● **Exercise description**: Which lines have the string "Sampling"? Copy all of them from the entries below.

(The records)

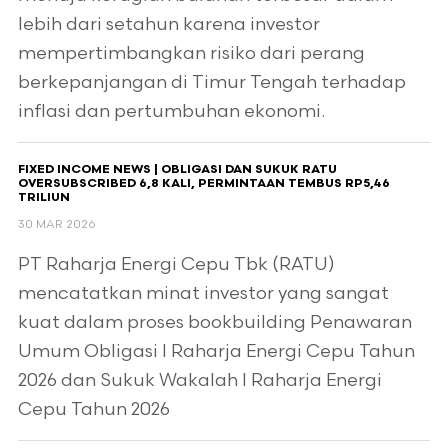
lebih dari setahun karena investor
mempertimbangkan risiko dari perang
berkepanjangan di Timur Tengah terhadap
inflasi dan pertumbuhan ekonomi.
FIXED INCOME NEWS | OBLIGASI DAN SUKUK RATU
OVERSUBSCRIBED 6,8 KALI, PERMINTAAN TEMBUS RP5,46
TRILIUN
30 MAR 2026
PT Raharja Energi Cepu Tbk (RATU)
mencatatkan minat investor yang sangat
kuat dalam proses bookbuilding Penawaran
Umum Obligasi I Raharja Energi Cepu Tahun
2026 dan Sukuk Wakalah I Raharja Energi
Cepu Tahun 2026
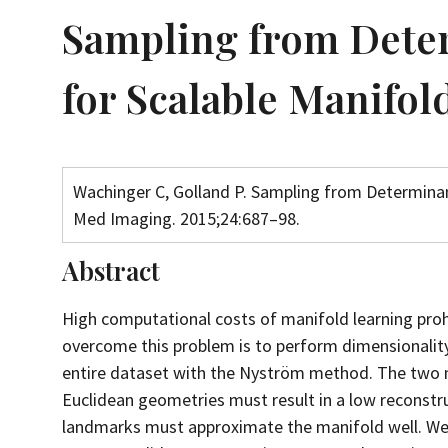
Sampling from Deter
for Scalable Manifol
Wachinger C, Golland P. Sampling from Determinan
Med Imaging. 2015;24:687–98.
Abstract
High computational costs of manifold learning prohi
overcome this problem is to perform dimensionalit
entire dataset with the Nyström method. The two ma
Euclidean geometries must result in a low reconstru
landmarks must approximate the manifold well. We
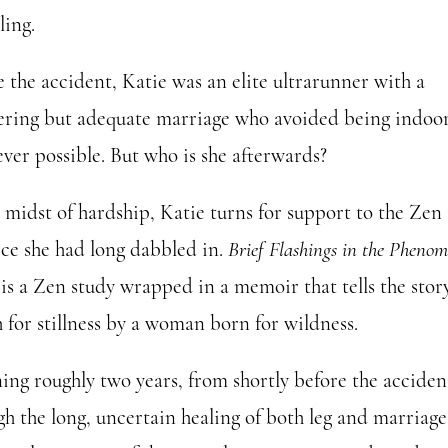
ling.
e the accident, Katie was an elite ultrarunner with a
ring but adequate marriage who avoided being indoo
ver possible. But who is she afterwards?
e midst of hardship, Katie turns for support to the Zen
ice she had long dabbled in.
Brief Flashings in the Pheno
is a Zen study wrapped in a memoir that tells the story
 for stillness by a woman born for wildness.
ing roughly two years, from shortly before the acciden
h the long, uncertain healing of both leg and marriage,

(End The records)

● **Output of the exercise**:
Sampling from Deter
Wachinger C, Golland P. Sampling from Determinan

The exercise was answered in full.